02 January, 2011

Skype's recent outage


Skype suffered a massive outage just before Christmas, crippling the service for 24 hours. Fortunately for me, I don't use Skype as my primary telephone and when I do use Skype, it is 'bursty'.

The detailed explanation given by Skype made me wonder about Skype's competitive advantage:
  • VoIP (shipping voice packets over the internet) is as old as the (internet) hills. 
    • Skype's incredible growth / user base is down to two aspects:
    • Product launch happened to be around the moment in internet history when people were (a) purchasing machines for their own use at home (b) broadband penetration was just taking off
  • Service does a slightly better job of routing VoIP packets over the internet using Skype supernodes.
Allow me to explain the last point (technicians might want to refer to Skype's explanation of its technology):
  • Skype uses P2P concept, meaning that the VoIP packets aren't sucked into a central server (from the 'sender' of the voice packet) and then squirted out to the client (ie the recipient / listener of the call). 
  • Instead, the speaker's machine sends the voice traffic directly to the listener's machine.
  • Previous VoIP service just lumped the VoIP out onto the internet and allowed the internet to determine the best method of getting the packets from speaker to listener. (Note that the internet is magnificently self-tuning to route packets in the most efficient manner from sender to receiver).
  • Skype differentiating factor is that, within its network, it defined some of its users' machines as 'supernodes'. (Skype's CEO indicates that there are tens of thousands of these supernodes.)
  • These supernodes take on additional responsibilities - see the detailed explanation. (I must admit that I thought that these machines took on a disproportional amount of traffic, but no mention of this is made in the explanation.)
The outage occurred when a bug in a particular version of Skype caused some of these supernodes to crash. (Technically, there was a precipitating factor before the crash, but I'll gloss over that.) This then overburdened the remaining supernodes causing a cascading effect, bringing down the whole Skype network.

Conclusions:
  • In a networked-based or distributed-communication system, defining super nodes will create a vulnerability. (In a true P2P, each node is genuinely a peer of every other, so this isn't a concern.)
  • If you have a vulnerability, then for God's sake make sure you have control of the weak points. (If you read the detailed explanation of the failure, then you notice that Skype is reviewing its auto update policy of its software, so that Skype can autonomously self update these supernodes without users restarting their machine / Skype.
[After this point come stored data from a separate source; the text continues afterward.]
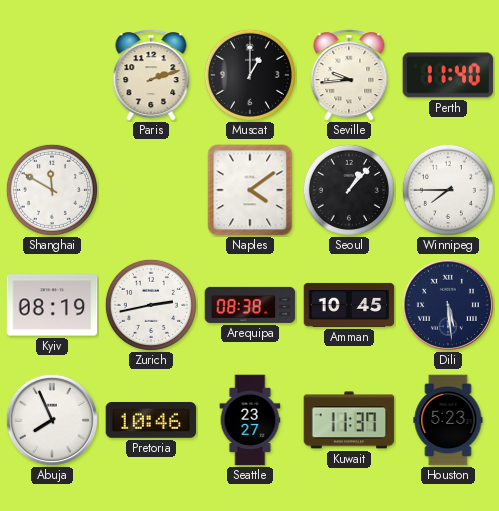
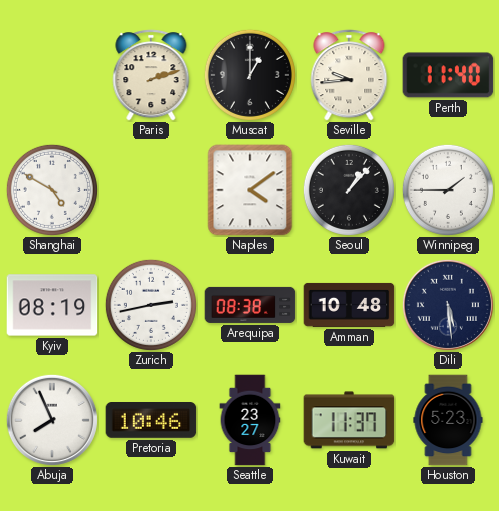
Shanghai: 11:50 -> 4:50
Winnipeg: 7:45 -> 1:45
Amman: 10:45 -> 10:48
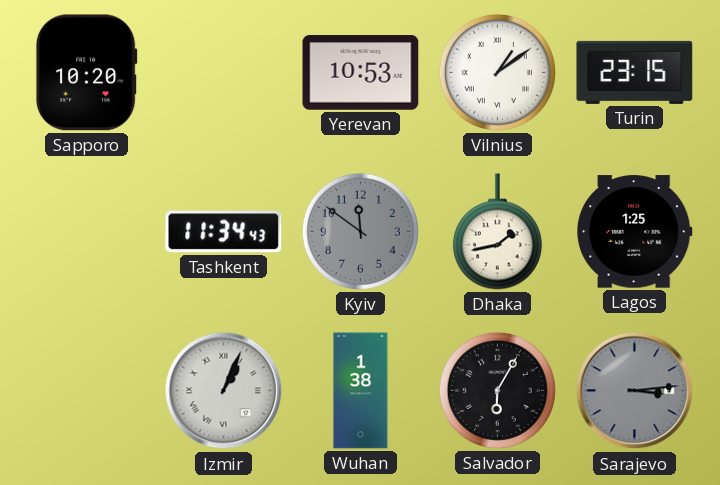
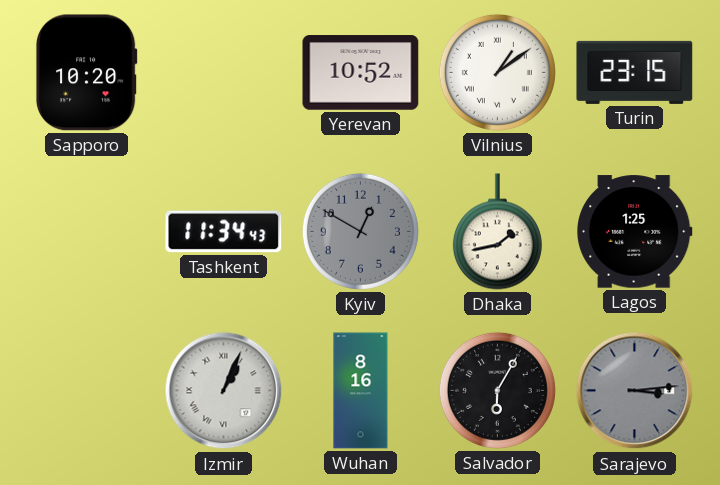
Yerevan: 10:53 -> 10:52
Kyiv: 11:51 -> 12:50
Wuhan: 1:38 -> 8:16
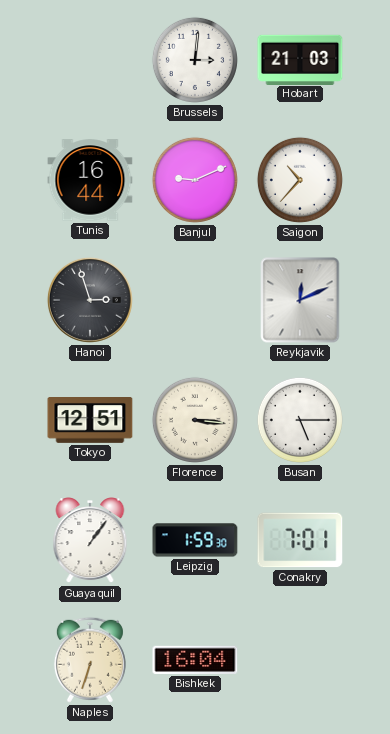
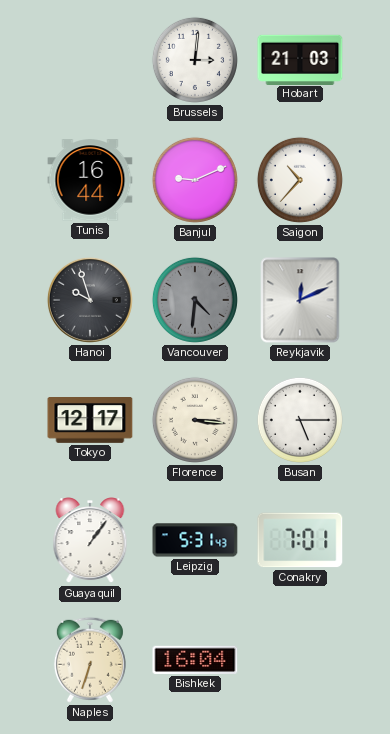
Hanoi: 2:57 -> 9:57
Vancouver: none -> 4:31
Tokyo: 12:51 -> 12:17
Leipzig: 1:59 -> 5:31
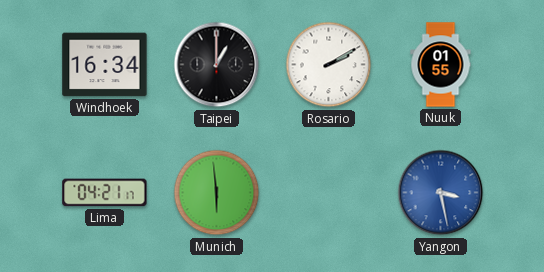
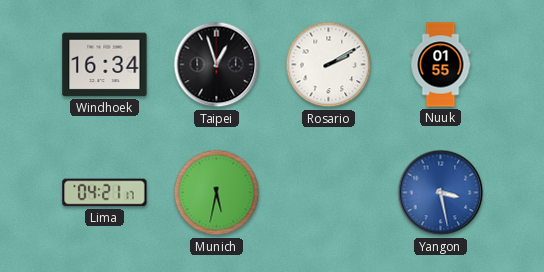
Taipei: 1:00 -> 12:57
Munich: 5:59 -> 5:32
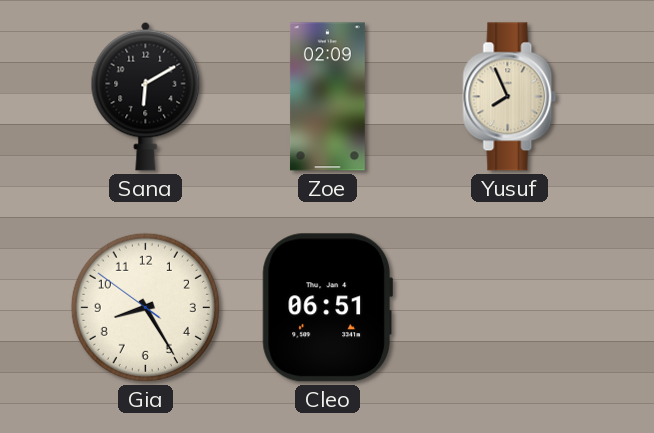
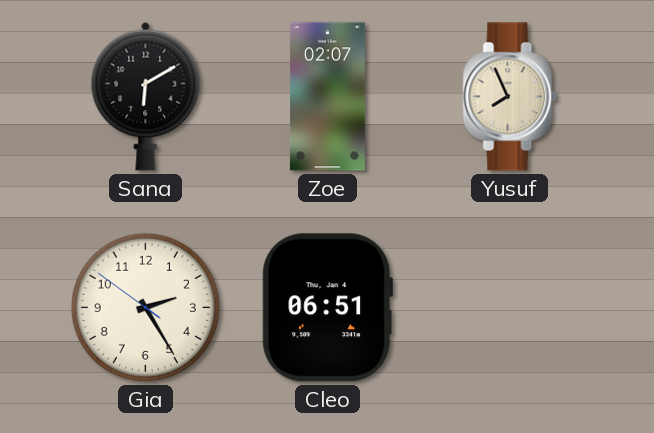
Zoe: 02:09 -> 02:07
Gia: 8:24 -> 2:24
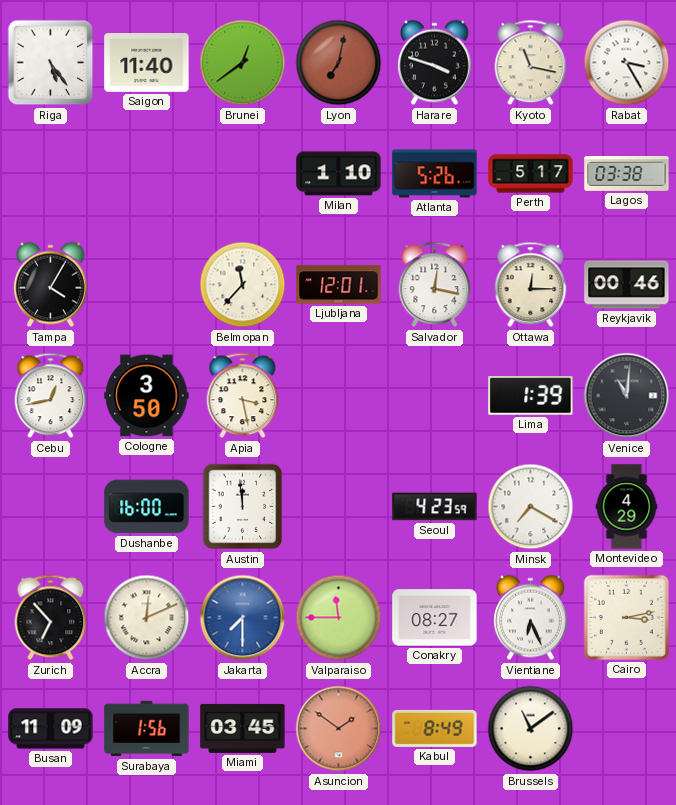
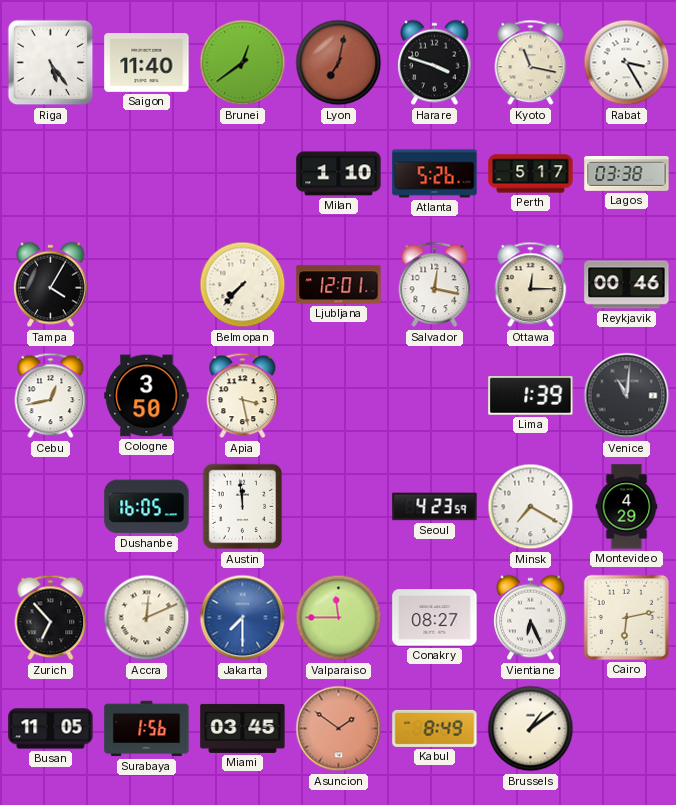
Belmopan: 11:37 -> 7:37
Dushanbe: 16:00 -> 16:05
Cairo: 3:13 -> 6:13
Busan: 11:09 -> 11:05
Brussels: 11:09 -> 1:09
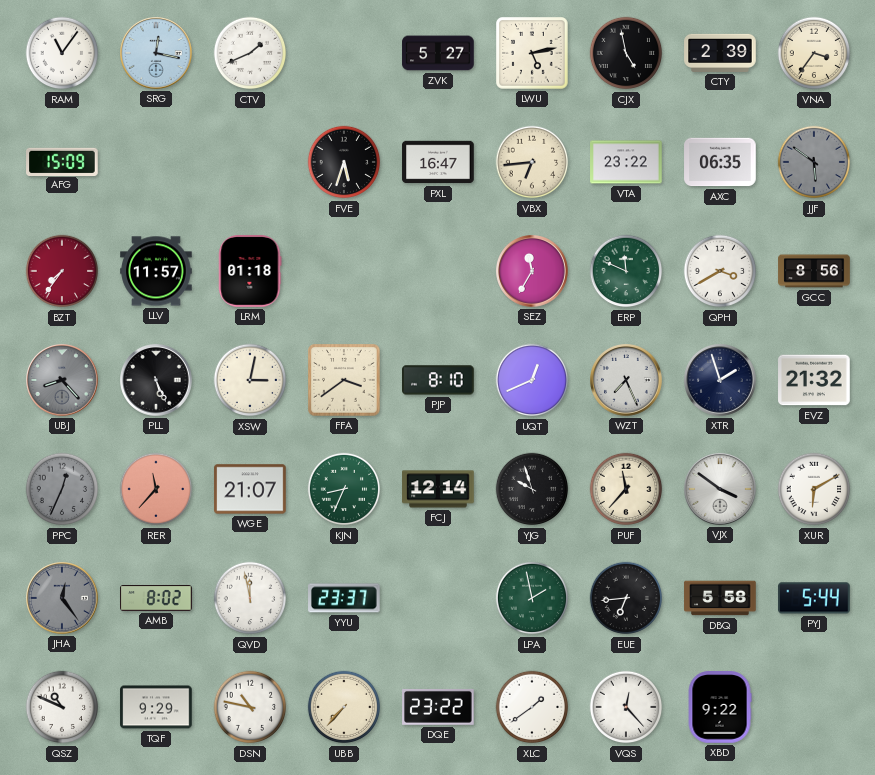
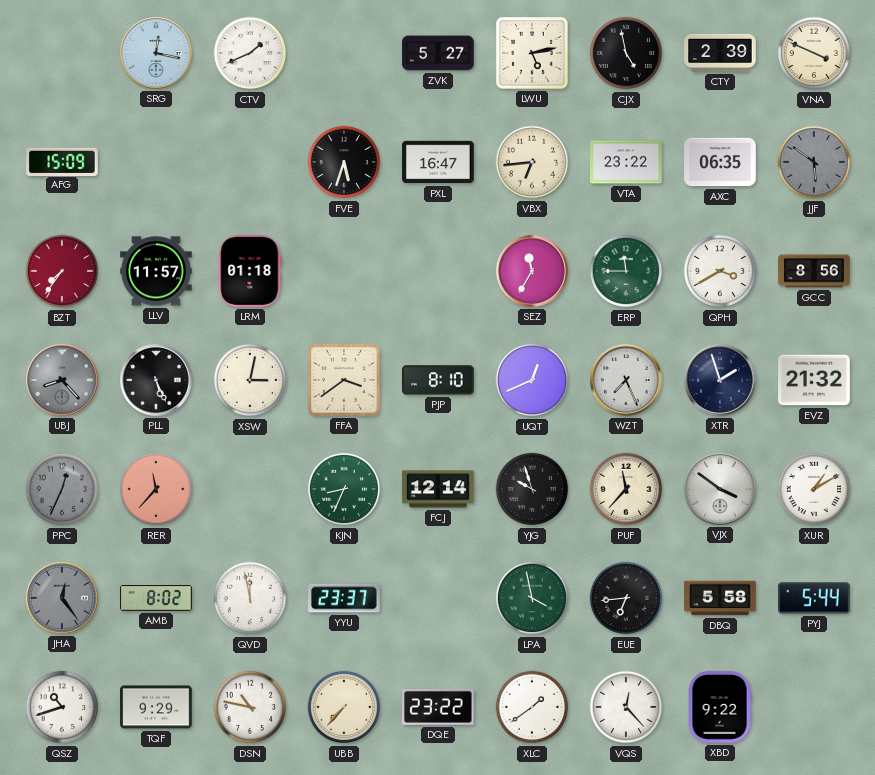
RAM: 11:06 -> none
VNA: 3:36 -> 3:49
ERP: 11:49 -> 11:45
WGE: 21:07 -> none
XUR: 6:10 -> 1:10
LPA: 1:58 -> 3:58
QSZ: 10:49 -> 10:42
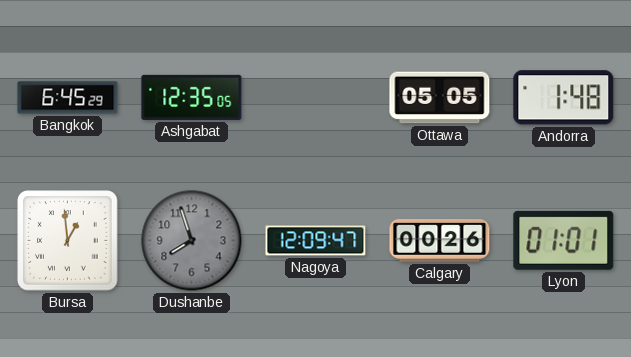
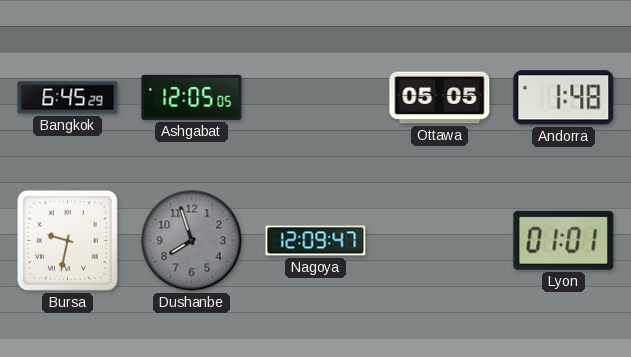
Ashgabat: 12:35 -> 12:05
Bursa: 12:59 -> 9:32
Calgary: 00:26 -> none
You'll notice that Skype had already deployed a fix for the original bug, but not every machine had updated to the latest version. I assume that the update occurs when Skype restarts or when the machine restarts.)
  • It would appear that Skype didn't have an automatic way to promote node to becoming supernodes when a systemic failure started to occur to compensate for the diminishing network. (The detailed explanation of the failure indicates that Skype engineers had to put manually inject several thousands of "mega-supernodes" to compensate until the network of supernodes could recover.)
So, quite a mess, indicating that the disaster recovery plan needs some additional scenarios added!

Full credit to Skype for the level of information that they provided their users - see the Skype blog for December. Also, they offered paying users some credit to compensate for the lack of service - my voucher arrived today.